From: Can Guo <cang@codeaurora.org>
To: Bart Van Assche <bvanassche@acm.org>
Cc: Adrian Hunter <adrian.hunter@intel.com>,
asutoshd@codeaurora.org, nguyenb@codeaurora.org,
hongwus@codeaurora.org, ziqichen@codeaurora.org,
linux-scsi@vger.kernel.org, kernel-team@android.com,
Alim Akhtar <alim.akhtar@samsung.com>,
Avri Altman <avri.altman@wdc.com>,
"James E.J. Bottomley" <jejb@linux.ibm.com>,
"Martin K. Petersen" <martin.petersen@oracle.com>,
Stanley Chu <stanley.chu@mediatek.com>,
Bean Huo <beanhuo@micron.com>, Jaegeuk Kim <jaegeuk@kernel.org>,
open list <linux-kernel@vger.kernel.org>
Subject: Re: [PATCH v3 5/9] scsi: ufs: Simplify error handling preparation
Date: Sat, 12 Jun 2021 17:49:26 +0800 [thread overview]
Message-ID: <d3c57c8e52f7a251b5c536a893b1f101@codeaurora.org> (raw)

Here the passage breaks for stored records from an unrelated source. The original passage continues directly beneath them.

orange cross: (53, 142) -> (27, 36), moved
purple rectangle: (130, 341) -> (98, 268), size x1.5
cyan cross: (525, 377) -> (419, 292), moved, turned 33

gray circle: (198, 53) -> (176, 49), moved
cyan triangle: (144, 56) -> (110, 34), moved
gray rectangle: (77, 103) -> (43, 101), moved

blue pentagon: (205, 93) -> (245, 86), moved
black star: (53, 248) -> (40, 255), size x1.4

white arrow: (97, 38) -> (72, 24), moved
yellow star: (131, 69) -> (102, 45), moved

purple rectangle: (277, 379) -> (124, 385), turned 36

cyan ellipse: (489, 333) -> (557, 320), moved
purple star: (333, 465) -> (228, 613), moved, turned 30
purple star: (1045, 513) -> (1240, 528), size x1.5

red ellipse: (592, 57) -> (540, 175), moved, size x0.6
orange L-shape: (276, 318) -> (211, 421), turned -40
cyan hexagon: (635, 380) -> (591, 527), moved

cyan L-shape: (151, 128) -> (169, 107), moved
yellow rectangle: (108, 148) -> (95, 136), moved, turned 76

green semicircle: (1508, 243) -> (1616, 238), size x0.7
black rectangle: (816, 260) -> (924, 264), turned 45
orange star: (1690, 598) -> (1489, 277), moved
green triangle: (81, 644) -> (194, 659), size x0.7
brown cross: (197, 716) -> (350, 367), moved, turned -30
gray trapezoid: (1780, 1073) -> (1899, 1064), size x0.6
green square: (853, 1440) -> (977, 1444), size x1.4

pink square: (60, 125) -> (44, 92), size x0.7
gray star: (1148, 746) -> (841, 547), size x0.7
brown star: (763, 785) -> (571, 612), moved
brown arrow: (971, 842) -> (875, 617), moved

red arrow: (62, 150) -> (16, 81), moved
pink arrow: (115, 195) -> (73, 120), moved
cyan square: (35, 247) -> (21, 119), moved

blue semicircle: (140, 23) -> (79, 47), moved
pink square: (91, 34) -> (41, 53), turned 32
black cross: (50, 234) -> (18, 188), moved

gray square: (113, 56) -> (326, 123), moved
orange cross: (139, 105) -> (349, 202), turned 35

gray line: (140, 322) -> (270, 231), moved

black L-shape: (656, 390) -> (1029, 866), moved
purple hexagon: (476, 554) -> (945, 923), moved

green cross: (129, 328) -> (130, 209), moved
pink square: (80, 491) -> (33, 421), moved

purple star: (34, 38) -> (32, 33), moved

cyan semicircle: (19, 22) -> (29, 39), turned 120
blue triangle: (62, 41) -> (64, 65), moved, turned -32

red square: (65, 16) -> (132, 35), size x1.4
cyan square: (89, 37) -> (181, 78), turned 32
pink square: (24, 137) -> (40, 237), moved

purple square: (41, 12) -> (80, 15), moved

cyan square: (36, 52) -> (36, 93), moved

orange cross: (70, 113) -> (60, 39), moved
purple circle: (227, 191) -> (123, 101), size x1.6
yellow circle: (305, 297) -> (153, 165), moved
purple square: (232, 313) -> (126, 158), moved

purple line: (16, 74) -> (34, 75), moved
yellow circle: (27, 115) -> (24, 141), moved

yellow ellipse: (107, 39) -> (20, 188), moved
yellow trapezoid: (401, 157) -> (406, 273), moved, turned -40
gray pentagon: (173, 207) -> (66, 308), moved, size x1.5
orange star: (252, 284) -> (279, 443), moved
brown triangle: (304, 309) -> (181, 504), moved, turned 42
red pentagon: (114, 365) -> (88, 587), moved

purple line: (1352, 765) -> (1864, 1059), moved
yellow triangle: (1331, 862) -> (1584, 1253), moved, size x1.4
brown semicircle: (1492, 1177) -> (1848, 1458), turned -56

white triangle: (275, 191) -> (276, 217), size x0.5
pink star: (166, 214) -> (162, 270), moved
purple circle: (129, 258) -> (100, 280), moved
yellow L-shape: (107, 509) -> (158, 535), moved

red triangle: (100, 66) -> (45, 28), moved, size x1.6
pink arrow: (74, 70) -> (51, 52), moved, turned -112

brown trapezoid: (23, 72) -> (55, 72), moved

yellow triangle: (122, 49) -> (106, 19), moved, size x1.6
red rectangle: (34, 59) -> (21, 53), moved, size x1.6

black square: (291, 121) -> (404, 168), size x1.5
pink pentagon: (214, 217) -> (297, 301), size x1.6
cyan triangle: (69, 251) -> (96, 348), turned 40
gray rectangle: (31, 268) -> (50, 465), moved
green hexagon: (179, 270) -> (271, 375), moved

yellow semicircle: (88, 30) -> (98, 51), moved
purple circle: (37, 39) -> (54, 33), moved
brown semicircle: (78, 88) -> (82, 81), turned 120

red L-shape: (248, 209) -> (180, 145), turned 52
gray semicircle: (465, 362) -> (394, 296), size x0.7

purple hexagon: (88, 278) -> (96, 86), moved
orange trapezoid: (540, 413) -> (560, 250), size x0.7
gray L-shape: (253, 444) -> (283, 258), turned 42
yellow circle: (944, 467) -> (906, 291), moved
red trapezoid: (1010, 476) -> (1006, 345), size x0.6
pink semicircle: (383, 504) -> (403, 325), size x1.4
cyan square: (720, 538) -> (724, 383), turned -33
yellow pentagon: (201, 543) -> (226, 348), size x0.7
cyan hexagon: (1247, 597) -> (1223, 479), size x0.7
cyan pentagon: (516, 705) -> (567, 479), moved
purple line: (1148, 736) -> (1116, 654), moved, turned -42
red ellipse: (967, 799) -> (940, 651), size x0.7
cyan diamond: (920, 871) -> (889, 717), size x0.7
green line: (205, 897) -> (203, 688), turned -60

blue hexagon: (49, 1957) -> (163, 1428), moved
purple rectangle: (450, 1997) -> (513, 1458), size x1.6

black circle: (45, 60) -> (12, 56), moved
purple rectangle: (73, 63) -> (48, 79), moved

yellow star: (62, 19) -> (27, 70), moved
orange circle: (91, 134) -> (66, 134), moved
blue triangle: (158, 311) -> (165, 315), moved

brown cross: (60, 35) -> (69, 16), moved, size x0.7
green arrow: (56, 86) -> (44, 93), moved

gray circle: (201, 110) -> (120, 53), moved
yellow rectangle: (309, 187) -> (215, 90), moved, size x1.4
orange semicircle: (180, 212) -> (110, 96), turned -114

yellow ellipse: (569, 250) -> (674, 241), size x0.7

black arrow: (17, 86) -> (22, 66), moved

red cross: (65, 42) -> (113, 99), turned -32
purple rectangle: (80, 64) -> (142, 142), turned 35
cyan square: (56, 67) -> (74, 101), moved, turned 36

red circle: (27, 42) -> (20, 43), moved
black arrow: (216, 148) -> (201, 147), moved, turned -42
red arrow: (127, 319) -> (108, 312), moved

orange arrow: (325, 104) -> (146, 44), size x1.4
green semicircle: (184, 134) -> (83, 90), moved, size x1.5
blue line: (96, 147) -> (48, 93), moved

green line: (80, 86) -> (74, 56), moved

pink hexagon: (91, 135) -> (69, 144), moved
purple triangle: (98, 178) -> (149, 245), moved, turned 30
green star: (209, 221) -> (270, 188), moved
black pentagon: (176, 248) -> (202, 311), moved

In-Reply-To: <645c0e3c83c8917a8fd5c0493c5815a0@codeaurora.org>
Hi Bart,
On 2021-06-12 14:46, Can Guo wrote:
> On 2021-06-12 04:58, Bart Van Assche wrote:
>> On 6/10/21 8:01 PM, Can Guo wrote:
>>> Previously, without commit cb7e6f05fce67c965194ac04467e1ba7bc70b069,
>>> ufshcd_resume() may turn off pwr and clk due to UFS error, e.g., link
>>> transition failure and SSU error/abort (and these UFS error would
>>> invoke error handling). When error handling kicks start, it should
>>> re-enable the pwr and clk before proceeding. Now, commit
>>> cb7e6f05fce67c965194ac04467e1ba7bc70b069 makes ufshcd_resume()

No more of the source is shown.